For under $100 Maverick is by far the best...I have had the ET-733 unit for over three years now and wouldn't smoke anything without it, never had a problem.  Takes a little to get use to programming it, but once you do, it is quick and easy, batteries last forever range is as advertised.  You can set alarm for high/low temp, change the temps to your desire, have one probe for the smoker temp, and the other for food temp, or both smoker, or both food vary flexible unit. Link to Amazon page, they come is different colors, the Maverick/Redichek and Ivation are the exact same unit made by the same company, but for ever reason Maverick Redichek are $69.99 but the Ivation is $39.99, and you get an extra probe, so I would save the twenty bucks, didn't know about Ivation when I bought mine and got the Redichek.  They do make a newer 735 model that works with an app on your phone, but most folks are having connection problem.  The 733 has been around for some time now, pretty much bullet proof and tried and tested.

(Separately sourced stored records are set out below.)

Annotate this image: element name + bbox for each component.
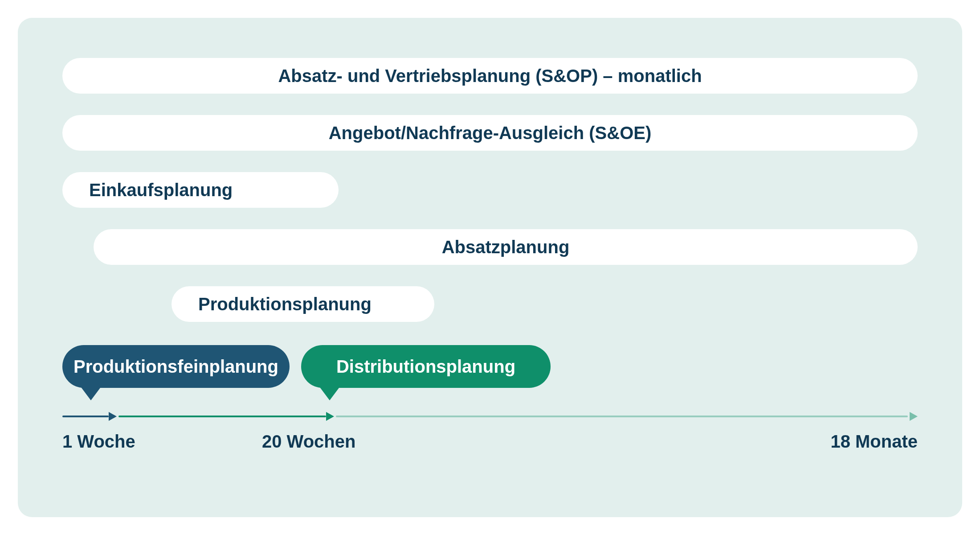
row-einkauf: Einkaufsplanung (62, 172, 339, 208)
row-soe-label: Angebot/Nachfrage-Ausgleich (S&OE) (329, 123, 652, 143)
timeline-label-right: 18 Monate (830, 432, 918, 452)
timeline-seg-20wochen (118, 416, 326, 417)
row-absatz: Absatzplanung (94, 229, 918, 265)
row-absatz-label: Absatzplanung (442, 237, 570, 257)
timeline-seg-1woche (62, 416, 109, 417)
bubble-feinplanung-label: Produktionsfeinplanung (74, 357, 278, 377)
timeline-label-left: 1 Woche (62, 432, 135, 452)
diagram-panel: Absatz- und Vertriebsplanung (S&OP) – mo… (18, 18, 962, 517)
row-produktion: Produktionsplanung (172, 286, 434, 322)
bubble-distribution: Distributionsplanung (301, 345, 551, 388)
timeline-label-mid: 20 Wochen (262, 432, 355, 452)
bubble-feinplanung: Produktionsfeinplanung (62, 345, 290, 388)
row-soe: Angebot/Nachfrage-Ausgleich (S&OE) (62, 115, 918, 151)
timeline-arrow-20wochen (326, 412, 334, 421)
row-produktion-label: Produktionsplanung (198, 294, 372, 314)
timeline-arrow-18monate (910, 412, 918, 421)
row-sop-label: Absatz- und Vertriebsplanung (S&OP) – mo… (278, 66, 702, 86)
row-einkauf-label: Einkaufsplanung (89, 180, 233, 200)
timeline-arrow-1woche (109, 412, 117, 421)
bubble-distribution-tail (319, 386, 340, 400)
row-sop: Absatz- und Vertriebsplanung (S&OP) – mo… (62, 58, 918, 94)
timeline (62, 416, 918, 418)
bubble-feinplanung-tail (80, 386, 102, 400)
timeline-seg-18monate (336, 416, 908, 417)
bubble-distribution-label: Distributionsplanung (336, 357, 515, 377)
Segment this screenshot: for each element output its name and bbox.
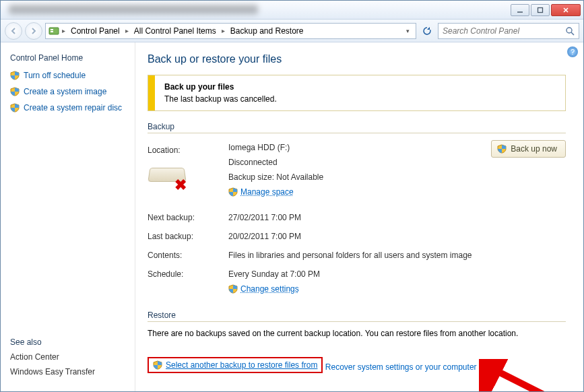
backup-now-label: Back up now bbox=[511, 144, 557, 154]
chevron-right-icon: ▸ bbox=[61, 27, 67, 34]
breadcrumb-item[interactable]: Backup and Restore bbox=[228, 26, 306, 36]
recover-system-link[interactable]: Recover system settings or your computer bbox=[325, 362, 477, 372]
schedule-value: Every Sunday at 7:00 PM bbox=[228, 267, 566, 282]
last-backup-label: Last backup: bbox=[148, 229, 222, 244]
window-titlebar bbox=[1, 1, 583, 20]
shield-icon bbox=[153, 360, 162, 370]
sidebar-link-label: Create a system repair disc bbox=[24, 103, 122, 112]
restore-message: There are no backups saved on the curren… bbox=[148, 329, 566, 338]
alert-title: Back up your files bbox=[164, 82, 277, 92]
page-title: Back up or restore your files bbox=[148, 53, 566, 65]
breadcrumb-item[interactable]: All Control Panel Items bbox=[131, 26, 219, 36]
shield-icon bbox=[497, 144, 507, 154]
error-x-icon: ✖ bbox=[174, 178, 189, 193]
window-title-blurred bbox=[9, 5, 258, 14]
see-also-action-center[interactable]: Action Center bbox=[10, 352, 95, 362]
alert-message: The last backup was cancelled. bbox=[164, 94, 277, 104]
contents-value: Files in libraries and personal folders … bbox=[228, 248, 566, 263]
main-content: Back up or restore your files Back up yo… bbox=[135, 42, 583, 391]
change-settings-link[interactable]: Change settings bbox=[240, 284, 299, 294]
nav-back-button[interactable] bbox=[5, 22, 22, 40]
breadcrumb-item[interactable]: Control Panel bbox=[68, 26, 123, 36]
backup-section-heading: Backup bbox=[148, 122, 566, 133]
shield-icon bbox=[228, 284, 238, 294]
sidebar-link-create-repair-disc[interactable]: Create a system repair disc bbox=[10, 103, 125, 112]
svg-line-8 bbox=[571, 32, 574, 35]
location-value: Iomega HDD (F:) bbox=[228, 140, 472, 155]
minimize-button[interactable] bbox=[511, 4, 529, 16]
address-bar[interactable]: ▸ Control Panel ▸ All Control Panel Item… bbox=[45, 23, 416, 39]
search-icon bbox=[565, 26, 575, 36]
backup-now-button[interactable]: Back up now bbox=[491, 140, 566, 158]
select-another-backup-highlight: Select another backup to restore files f… bbox=[148, 357, 323, 373]
navbar: ▸ Control Panel ▸ All Control Panel Item… bbox=[1, 20, 583, 42]
alert-accent-bar bbox=[148, 75, 155, 110]
search-input[interactable] bbox=[443, 26, 565, 36]
location-label: Location: bbox=[148, 143, 222, 158]
address-dropdown[interactable]: ▾ bbox=[402, 24, 413, 38]
nav-forward-button[interactable] bbox=[25, 22, 42, 40]
maximize-button[interactable] bbox=[531, 4, 550, 16]
next-backup-label: Next backup: bbox=[148, 210, 222, 225]
shield-icon bbox=[10, 87, 20, 96]
sidebar-link-label: Turn off schedule bbox=[24, 71, 86, 80]
sidebar-link-create-system-image[interactable]: Create a system image bbox=[10, 87, 125, 96]
manage-space-link[interactable]: Manage space bbox=[240, 187, 294, 197]
next-backup-value: 27/02/2011 7:00 PM bbox=[228, 210, 566, 225]
schedule-label: Schedule: bbox=[148, 267, 222, 296]
see-also-easy-transfer[interactable]: Windows Easy Transfer bbox=[10, 367, 95, 377]
see-also-section: See also Action Center Windows Easy Tran… bbox=[10, 337, 95, 382]
last-backup-value: 20/02/2011 7:00 PM bbox=[228, 229, 566, 244]
backup-size: Backup size: Not Available bbox=[228, 170, 472, 185]
svg-rect-5 bbox=[51, 29, 53, 30]
shield-icon bbox=[10, 71, 20, 80]
close-button[interactable] bbox=[551, 4, 581, 16]
svg-point-7 bbox=[566, 28, 572, 33]
sidebar-home-link[interactable]: Control Panel Home bbox=[10, 53, 125, 63]
sidebar-link-label: Create a system image bbox=[24, 87, 106, 96]
shield-icon bbox=[10, 103, 20, 112]
alert-box: Back up your files The last backup was c… bbox=[148, 75, 566, 111]
svg-rect-6 bbox=[51, 31, 53, 32]
sidebar-link-turn-off-schedule[interactable]: Turn off schedule bbox=[10, 71, 125, 80]
drive-icon: ✖ bbox=[148, 162, 188, 191]
select-another-backup-link[interactable]: Select another backup to restore files f… bbox=[166, 360, 317, 370]
sidebar: Control Panel Home Turn off schedule Cre… bbox=[1, 42, 135, 391]
connection-status: Disconnected bbox=[228, 155, 472, 170]
restore-section-heading: Restore bbox=[148, 311, 566, 322]
refresh-button[interactable] bbox=[419, 24, 435, 38]
svg-rect-1 bbox=[538, 7, 543, 12]
chevron-right-icon: ▸ bbox=[124, 27, 130, 34]
contents-label: Contents: bbox=[148, 248, 222, 263]
chevron-right-icon: ▸ bbox=[220, 27, 226, 34]
see-also-heading: See also bbox=[10, 337, 95, 347]
search-box[interactable] bbox=[438, 23, 579, 39]
shield-icon bbox=[228, 187, 238, 197]
control-panel-icon bbox=[48, 26, 59, 36]
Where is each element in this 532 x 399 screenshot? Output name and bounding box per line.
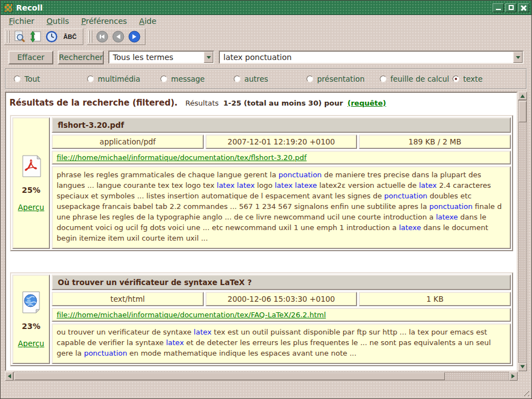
result-side-panel: 25% Aperçu	[12, 117, 50, 249]
preview-link[interactable]: Aperçu	[18, 203, 44, 212]
filter-radio-autres[interactable]: autres	[234, 74, 268, 83]
chevron-down-icon[interactable]	[204, 52, 213, 63]
horizontal-scroll-track[interactable]	[13, 372, 509, 381]
radio-icon	[307, 76, 313, 82]
sort-by-date-button[interactable]	[28, 29, 43, 44]
triangle-left-icon	[6, 374, 11, 378]
close-button[interactable]	[518, 3, 529, 12]
toolbar-handle-icon[interactable]	[88, 31, 92, 43]
maximize-icon	[509, 5, 514, 10]
horizontal-scrollbar[interactable]	[5, 372, 518, 380]
result-size: 189 KB / 2 MB	[359, 134, 511, 149]
filter-radio-tout[interactable]: Tout	[14, 74, 40, 83]
query-link[interactable]: (requête)	[348, 99, 387, 107]
radio-icon	[234, 76, 240, 82]
result-snippet: ou trouver un verificateur de syntaxe la…	[52, 323, 511, 364]
first-page-button[interactable]	[95, 29, 109, 44]
pdf-icon	[21, 155, 41, 177]
radio-icon	[160, 76, 167, 82]
search-mode-select[interactable]: Tous les termes	[108, 51, 214, 64]
clock-icon	[46, 31, 58, 43]
window-title: Recoll	[16, 3, 493, 12]
filter-label: texte	[463, 74, 483, 83]
result-url-link[interactable]: file:///home/michael/informatique/docume…	[57, 153, 307, 162]
scroll-right-button[interactable]	[509, 372, 518, 381]
search-input[interactable]: latex ponctuation	[219, 51, 524, 64]
results-header: Résultats de la recherche (filtered). Ré…	[9, 98, 514, 108]
document-sort-arrows-icon	[29, 31, 42, 43]
results-title: Résultats de la recherche (filtered).	[9, 98, 178, 108]
statusbar	[1, 380, 531, 398]
filter-label: feuille de calcul	[390, 74, 449, 83]
result-item: 23% Aperçu Où trouver un vérificateur de…	[10, 272, 513, 366]
result-meta-row: text/html 2000-12-06 15:03:30 +0100 1 KB	[52, 292, 511, 306]
term-explorer-button[interactable]: ÂBĈ	[61, 29, 79, 44]
scrollbar-corner	[518, 371, 527, 380]
results-count-prefix: Résultats	[185, 99, 219, 107]
vertical-scrollbar[interactable]	[518, 92, 527, 371]
arrow-left-disabled-icon	[96, 30, 109, 43]
menu-aide[interactable]: Aide	[134, 16, 162, 26]
filter-radio-feuille-de-calcul[interactable]: feuille de calcul	[380, 74, 449, 83]
titlebar[interactable]: Recoll	[1, 1, 531, 15]
result-mime: text/html	[52, 292, 204, 306]
toolbar-group-nav	[87, 28, 145, 45]
scroll-up-button[interactable]	[518, 92, 527, 100]
filter-label: présentation	[317, 74, 364, 83]
result-date: 2007-12-01 12:19:20 +0100	[205, 134, 358, 149]
preview-link[interactable]: Aperçu	[18, 339, 44, 348]
previous-page-button[interactable]	[111, 29, 126, 44]
relevance-score: 25%	[22, 186, 41, 194]
minimize-button[interactable]	[493, 3, 504, 12]
next-page-button[interactable]	[127, 29, 142, 44]
menu-fichier[interactable]: Fichier	[4, 16, 39, 26]
radio-icon	[380, 76, 387, 82]
result-url-link[interactable]: file:///home/michael/informatique/docume…	[57, 311, 326, 319]
results-area: Résultats de la recherche (filtered). Ré…	[5, 92, 527, 380]
chevron-down-icon[interactable]	[513, 52, 523, 63]
resize-grip-icon[interactable]	[521, 388, 529, 396]
scroll-left-button[interactable]	[5, 372, 13, 381]
triangle-down-icon	[520, 365, 525, 371]
toolbar: ÂBĈ	[1, 27, 531, 46]
search-button[interactable]: Rechercher	[58, 51, 104, 64]
search-mode-value: Tous les termes	[109, 52, 204, 63]
horizontal-scroll-thumb[interactable]	[14, 372, 445, 380]
triangle-right-icon	[511, 374, 517, 378]
html-icon	[21, 291, 41, 313]
radio-icon	[87, 76, 94, 82]
vertical-scroll-track[interactable]	[518, 100, 527, 363]
filter-label: Tout	[24, 74, 40, 83]
filter-label: autres	[244, 74, 268, 83]
filter-radio-presentation[interactable]: présentation	[307, 74, 364, 83]
arrow-left-disabled-icon	[112, 30, 125, 43]
result-meta-row: application/pdf 2007-12-01 12:19:20 +010…	[52, 134, 511, 149]
results-list[interactable]: Résultats de la recherche (filtered). Ré…	[5, 92, 518, 371]
vertical-scroll-thumb[interactable]	[519, 101, 526, 122]
toolbar-handle-icon[interactable]	[6, 31, 9, 43]
recoll-window: Recoll Fichier Outils Préférences Aide	[0, 0, 532, 399]
menu-outils[interactable]: Outils	[42, 16, 74, 26]
scroll-down-button[interactable]	[518, 363, 527, 371]
close-icon	[521, 5, 526, 11]
menubar: Fichier Outils Préférences Aide	[1, 15, 531, 27]
result-title: flshort-3.20.pdf	[52, 117, 511, 133]
filter-radio-multimedia[interactable]: multimédia	[87, 74, 140, 83]
maximize-button[interactable]	[505, 3, 516, 12]
filter-radio-texte[interactable]: texte	[453, 74, 483, 83]
radio-icon	[14, 76, 21, 82]
document-magnifier-icon	[13, 31, 26, 43]
toolbar-group-main: ÂBĈ	[4, 28, 83, 45]
result-date: 2000-12-06 15:03:30 +0100	[205, 292, 358, 306]
preview-document-button[interactable]	[12, 29, 27, 44]
history-button[interactable]	[44, 29, 59, 44]
recoll-app-icon	[4, 3, 13, 12]
radio-icon	[453, 76, 459, 82]
filter-radio-message[interactable]: message	[160, 74, 205, 83]
result-size: 1 KB	[359, 292, 511, 306]
category-filter-group: Tout multimédia message autres présentat…	[5, 68, 527, 89]
result-title: Où trouver un vérificateur de syntaxe La…	[52, 275, 511, 290]
menu-preferences[interactable]: Préférences	[76, 16, 132, 26]
arrow-right-icon	[128, 30, 141, 43]
clear-button[interactable]: Effacer	[8, 51, 53, 64]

https://www.amazon.com/s/ref=nb_sb_noss_2?url=search-alias=aps&field-keywords=et+733

Ivation unit


.


----------



## redoctobyr (Aug 17, 2017)

For $99, the ThermoWorks Smoke gets a lot of positive feedback. 2 probes, wireless, I believe it has high and low alarms, and it also records the high/low temps seen for each probe. There is apparently a WiFi upgrade kit coming out as well. 

Their products are excellent, I have their ThermoPop instant read thermometer. They also have sales sometimes, like 15% last weekend. Someone mentioned that they might still honor that sale if you call, vs trying to buy online.


----------



## dolphin dan (Aug 17, 2017)

Thanks guys! [emoji]128077[/emoji][emoji]128077[/emoji][emoji]128077[/emoji]


----------